Замолчал. И все тоже молчали.
– Дальше неинтересно, – сказала мне прямо в ухо Катька. – Петька сказал, что всего петь не будет, так, пару песен, у него горло сегодня болит. Пойдём, погуляем немного?
– Пойдём. – Я поглядел на Упыря.
– Я ещё посижу, – неожиданно сказал Упырь, – посмотрю. Интересно.
Катька слезла со скамейки, и я. Вырвиглаз, конечно, остался.
Мы уходили от сцены, сначала я думал, что мы просто идём, к «Замку» или к «Пружине», но потом понял, что мы идём к оленьку.

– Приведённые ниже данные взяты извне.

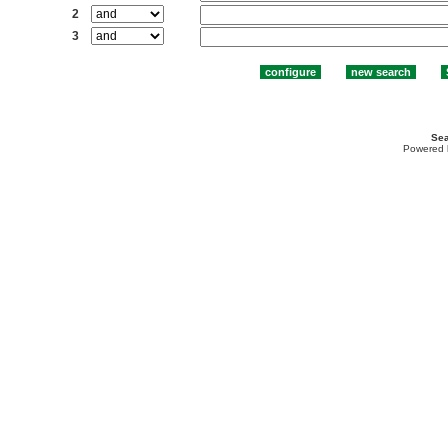
2
3
Sea
Powered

Оленёк – это такой камень. Раньше на нём стоял гипсовый оленёнок, говорят, он сохранился ещё от старого деревянного кинотеатра, там справа от входа стоял оленёнок, а слева такая же гипсовая собака. Дети почему-то очень любили этого оленька и всё время таскали родителей к нему, а потом какая-то пьяная мразь оленёнка свалила и разбила. А камень остался. Через год он оброс толстым мхом и стали разные странные штуки возле этого камня замечаться. Беспокойные и капризные дети, если их поставить на камень, успокаивались и больше не капризничали. Если зубы сильно болели, он тоже помогал, от спины, но это не всем.
Ещё странные штуки происходили возле оленька. Если подходил к нему какой-нибудь по-настоящему дрянной человек, то с этим человеком в скором времени обязательно случалась большая неприятность. И нередко со смертельным исходом. Так что люди с сомнительной репутацией подходить к оленьку опасались. Поэтому возле него всегда было чисто, никаких окурков, никаких бутылок, никаких пакостей.
Хорошее место.
– И чего мы туда идём? – спросил я.
– Там спокойно, – ответила Катька.
– Ну да…
Мне немножко страшно стало. Потому что оленёк не только целительными качествами отличался, он ещё считался камнем влюблённых. Считалось, что если парочка первый раз целуется возле этого камня, то история любви получается красивая и счастливая. Люди дружат, не ругаются, не обманывают друг друга, а когда приходит время расставаться, расстаются спокойно, без скандалов и истерик. Вот я и подумал – а вдруг Катька решила сейчас первый раз со мной поцеловаться? Вдруг, такое ведь бывает…
На окраине парка было не так темно, как в центре, виднелись звёзды и кусочек луны над башней водокачки. К камню вела протоптанная дорожка, теперь шагать надо было только по ней – чтобы не наступить на игрушку. Возле оленька всегда много игрушек. Считается, что если камень помог психованному или больному ребёнку, то надо в благодарность оставить тут что-то – лучше всего игрушку.